The proposal appeared as L.D. 1448 in the 101st legislative session. The majority of the Committee on Constitutional Amendments and Legislative Reapportionmate reported that the bill ought not to pass. The minority of the same Committee reported that the bill ought to pass, as amended by S-275 (deleting the language "because of race, religion, sex or ancestry.”). See 2 Legis.Rec. 2558-59. With this deletion, the proposed amendment was added to the Declaration of Rights of the Maine Constitution.

. In Saco, we also explained that “by the process and proceedings of the common law" was meant "that the accused has a right to know the charge in the whole form and substance against him, to contest it, and if not proved to the satisfaction of a jury, to demand an acquittal." Id. at 172.

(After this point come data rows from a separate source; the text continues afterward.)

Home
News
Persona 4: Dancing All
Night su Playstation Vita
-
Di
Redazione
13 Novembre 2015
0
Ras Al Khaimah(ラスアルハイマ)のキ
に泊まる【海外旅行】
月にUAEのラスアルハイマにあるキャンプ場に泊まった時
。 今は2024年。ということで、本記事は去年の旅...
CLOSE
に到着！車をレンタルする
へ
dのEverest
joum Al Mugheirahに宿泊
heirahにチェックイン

. I borrow the language of this court, paraphrasing to meet the issue presented: Now for courts to be solemnly resolving, and legal writers of the first eminence to be gravely stating as a matter of settled law that a right given by the Constitution belongs to the citizen untrammeled and unfettered seems to me to be very idle, to say the least of it, if we construct a fiction of the law and allow it to prevail against the truth of a constitutional right to defeat the ends of justice. See Low's Case, 4 Me. at 452 and State v. Gurney, 37 Me. at 163.